* What you will do
Copy the data precisely, character for character, and leave out every picture.

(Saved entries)
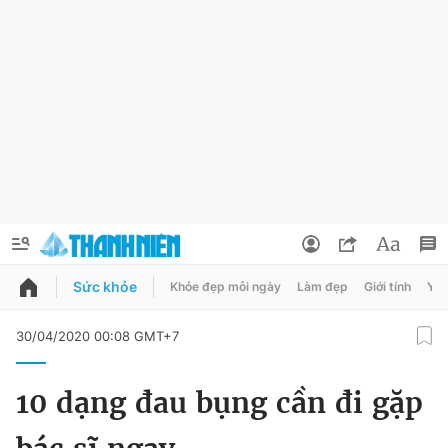
Sức khỏe
Khỏe đẹp mỗi ngày
Làm đẹp
Giới tính
Y t
QUẢNG CÁO
ĐẶT BÁO
30/04/2020 00:08 GMT+7
Thông tin tài khoản
10 dạng đau bụng cần đi gặp
Đổi mật khẩu
Chuyên mục
Tin đã lưu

* Written answer
Sức khỏe
Khỏe đẹp mỗi ngày
Làm đẹp
Giới tính
Y t
QUẢNG CÁO
ĐẶT BÁO
30/04/2020 00:08 GMT+7
Thông tin tài khoản
10 dạng đau bụng cần đi gặp
Đổi mật khẩu
Chuyên mục
Tin đã lưu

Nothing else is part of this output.